Une voie physiopathologique commune putative expliquant l’association clinique de l’UC et du SFM n’est pas connue à l’heure actuelle. Il est cependant tentant d’émettre l’hypothèse qu’une telle association pourrait être attribuée à des mécanismes neurogènes cutanés générant une inflammation cutanée. Tout d’abord, les fibres nerveuses cutanées sont altérées chez les patients atteints du SFM ; à leur tour, les nerfs altérés du SFM peuvent libérer le peptide lié au gène de la calcitonine (CGRP) et la substance P (SP), dont on sait qu’ils sont augmentés dans la peau de l’UC, ainsi que la neurokinine A (NKA) ; le CGRP peut interagir avec le récepteur CGRP1 pour induire une dilatation artériolaire ; La SP et la NKA peuvent interagir avec le récepteur NKA1 sur les cellules endothéliales des veinules post-capillaires pour provoquer l’extravasation du plasma ; en outre, la SP peut stimuler la dégranulation des mastocytes ; la tryptase libérée par les mastocytes dégranulés peut cliver le récepteur-2 activé par la protéinase au niveau de la membrane plasmique des terminaisons nerveuses, ce qui stimule la libération de CGRP, de SP et de NKA à partir des terminaisons nerveuses, fournissant ainsi un feedback positif du SFM/CU (22).
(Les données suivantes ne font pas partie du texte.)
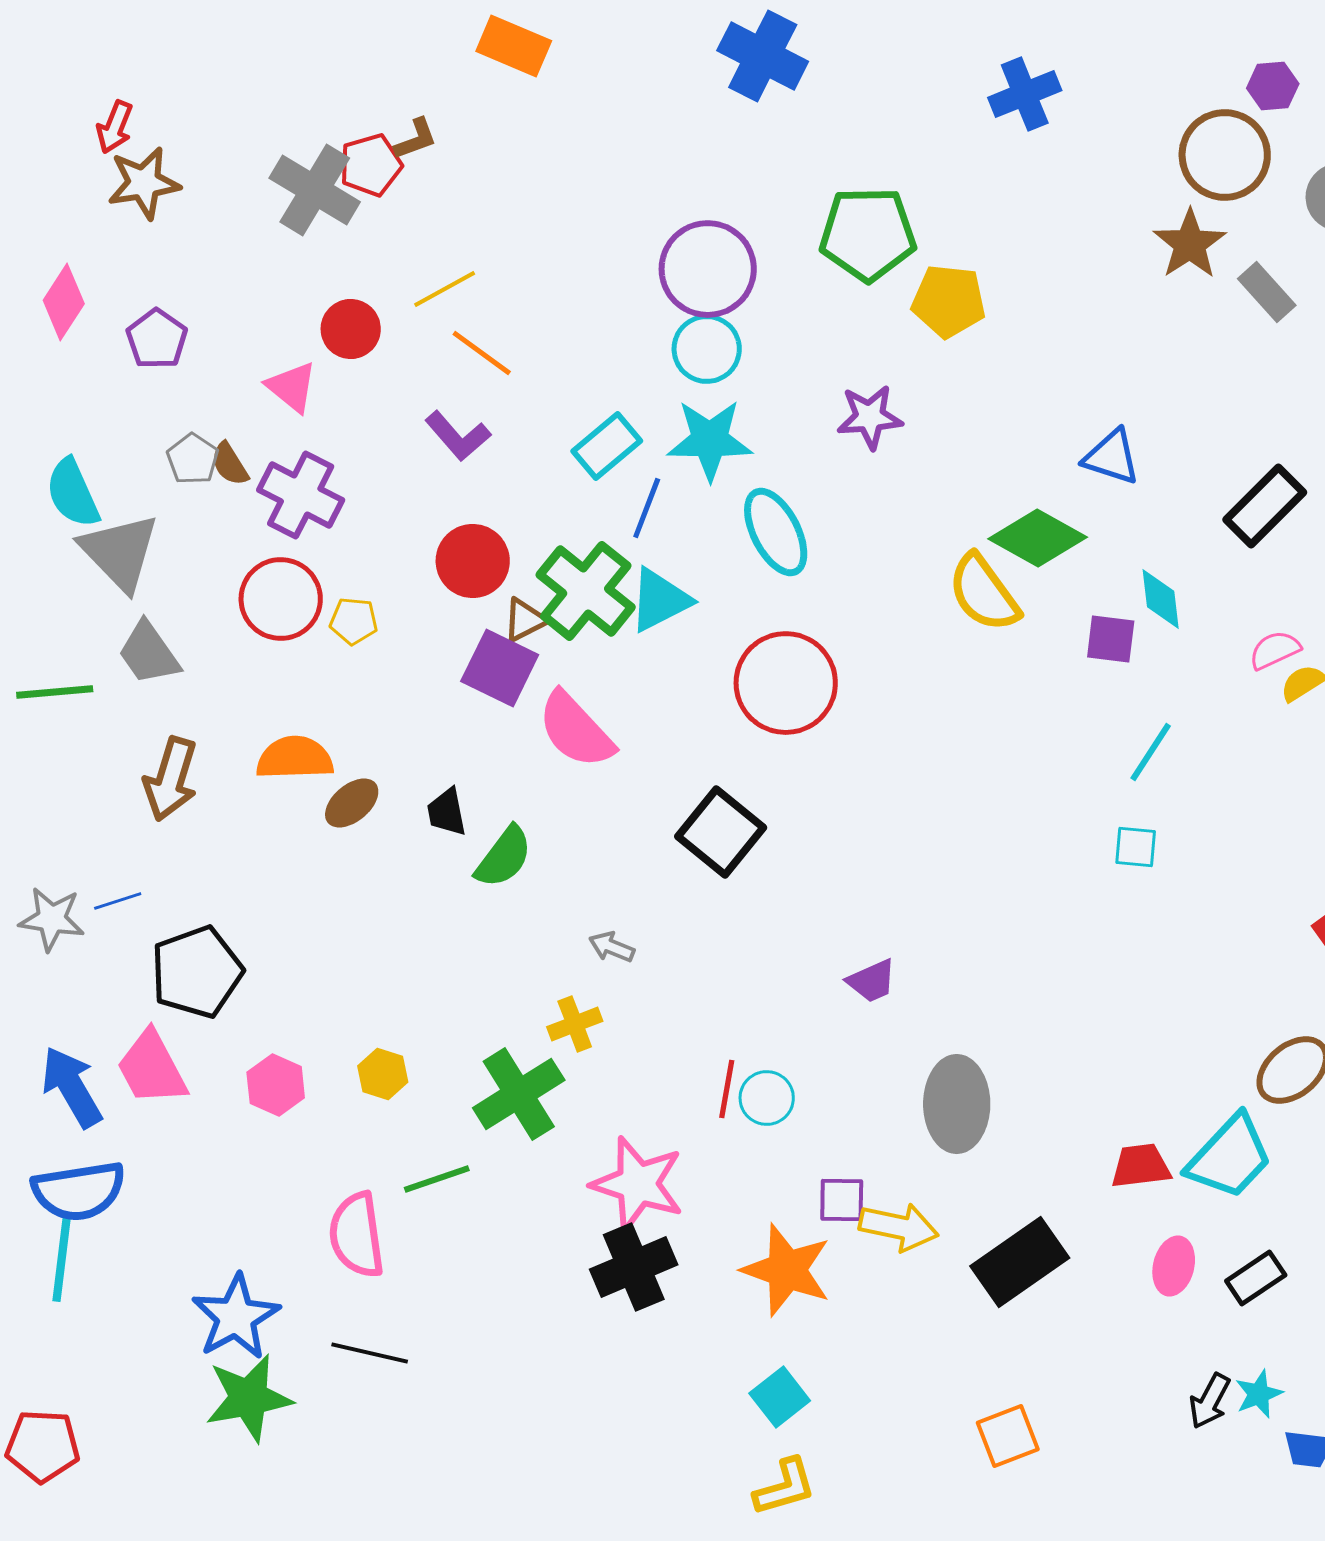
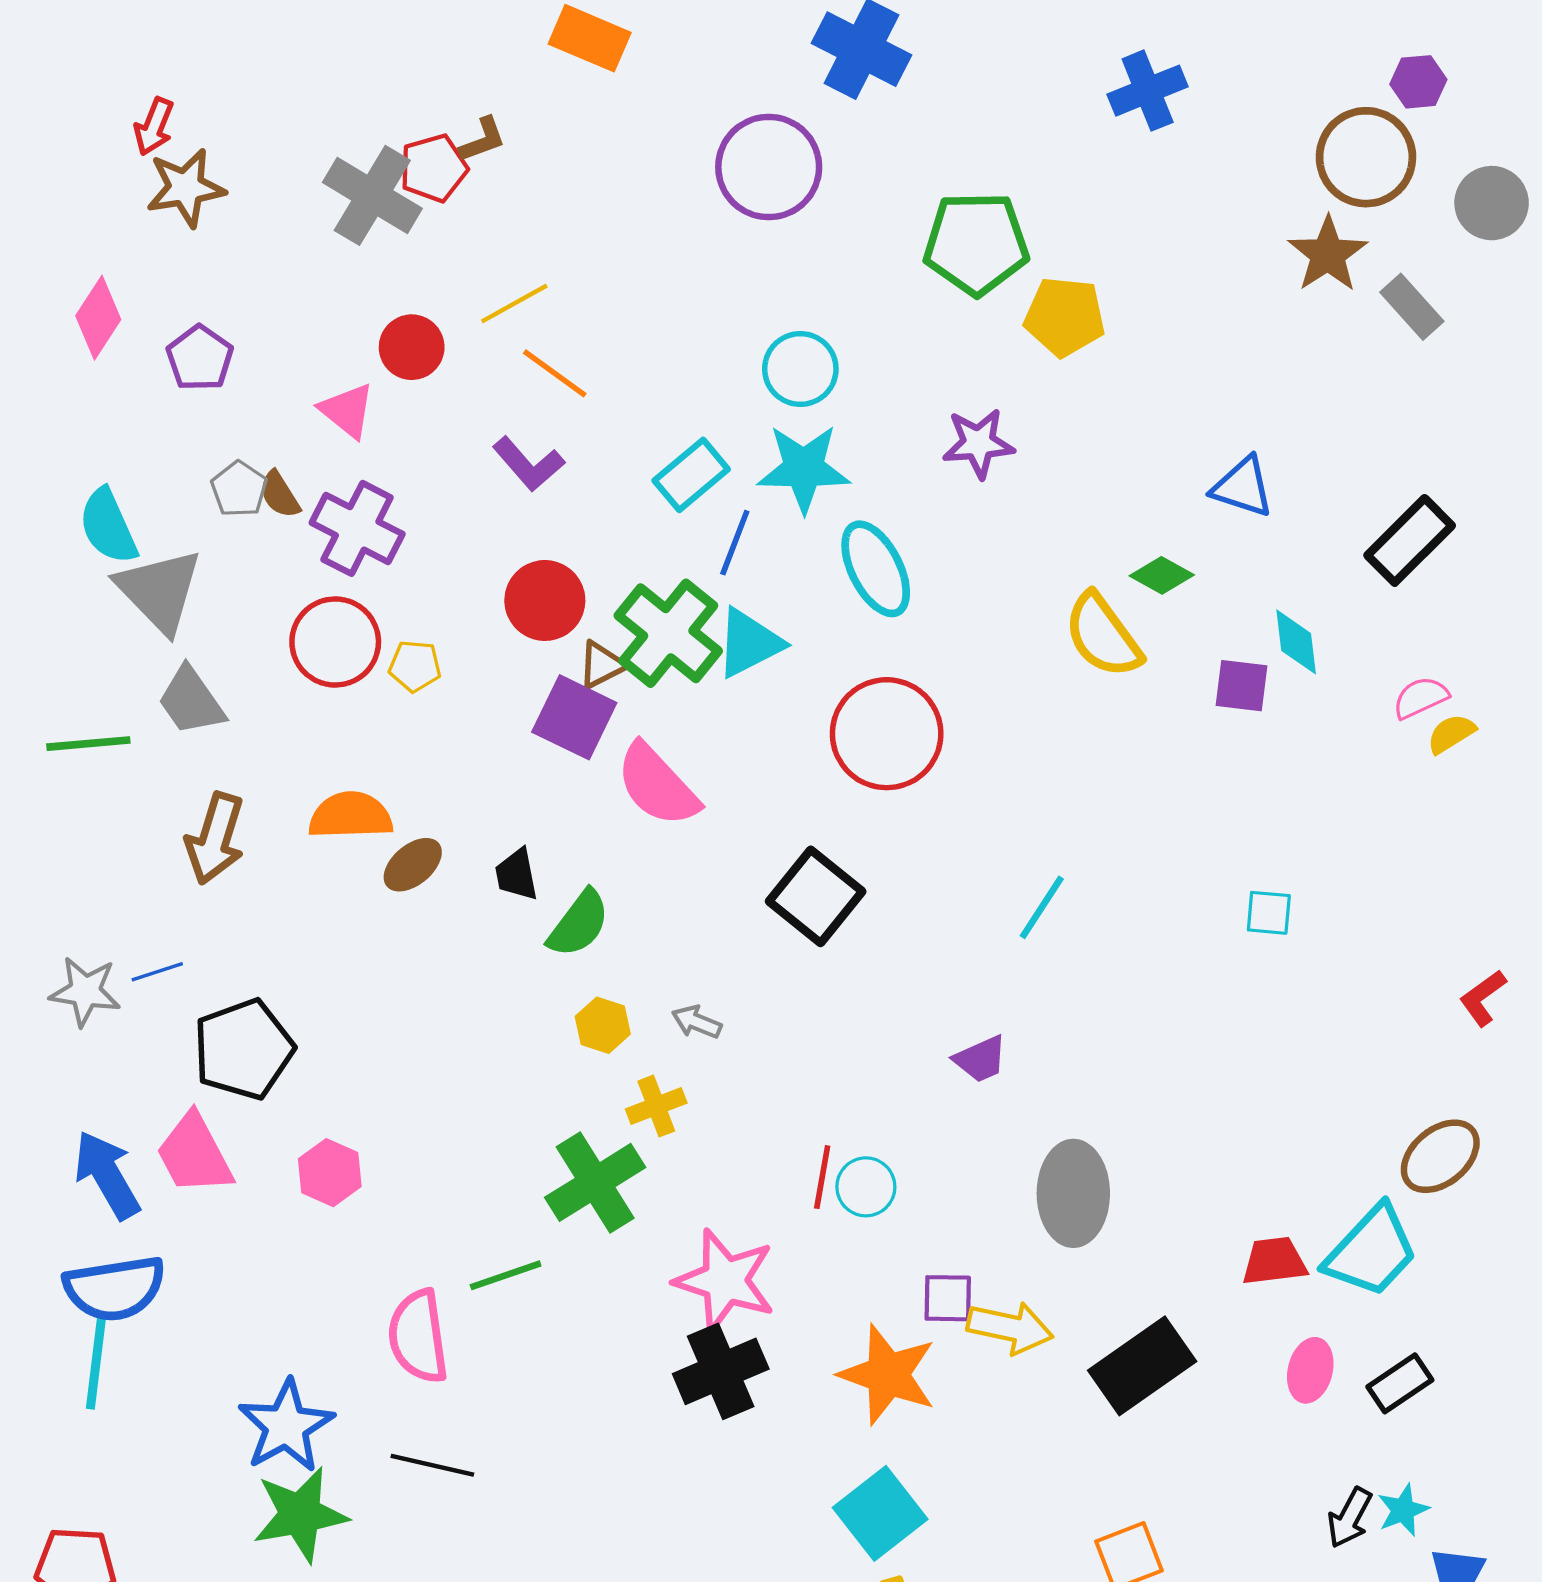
purple circle: (708, 269) -> (769, 167), moved
green diamond: (1038, 538) -> (1162, 575), size x0.6
cyan line: (1151, 752) -> (1042, 907), moved
yellow hexagon: (383, 1074) -> (603, 1025), moved
cyan square: (780, 1397) -> (880, 1513), size x1.4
Le soutien d’une telle hypothèse provient des six observations suivantes :
– on a noté une série d’altérations identifiables au microscope électronique affectant les fibres nerveuses cutanées chez les patients atteints de SFM (23) ;
– les nerfs à fibres fines non myélinisées (C-) ou myélinisées (Aδ-) innervant la peau répondent à une série de stimuli physiologiques et pathologiques, externes et endogènes, en libérant rapidement des neuropeptides actifs dans le microenvironnement cutané, déclenchant ainsi une inflammation cutanée (2) ;
– des contacts directs peuvent exister entre les fibres nerveuses cutanées et les mastocytes, comme en témoigne la microscopie électronique (24), et l’adhésion entre ces cellules est garantie par la « molécule d’adhésion cellulaire synaptique » (SynCAM) (25), à savoir que SynCAM exprimée par le nerf se lie directement à SynCAM exprimée par le mastocyte ;
– les nerfs enflammés sont responsables de l’activation des mastocytes (26, 27) ;
– les neuropeptides peuvent à la fois déclencher la libération par les mastocytes de médiateurs pertinents pour l’inflammation cutanée, tels que l’histamine, la tryptase, la chymase, le facteur de nécrose tumorale-alpha (TNF-α) (28), et favoriser le développement de l’UC (29) ;
– les mastocytes sont, d’autre part, les cellules clés soutenant la douleur neuropathique (7, 13), et le SFM est, comme mentionné ci-dessus, un syndrome de douleur neuropathique (8, 9).
En conclusion, la plupart des patients atteints d’UC présentent également un SFM, et une telle association pourrait être considérée comme un type d’inflammation cutanée neuropathique.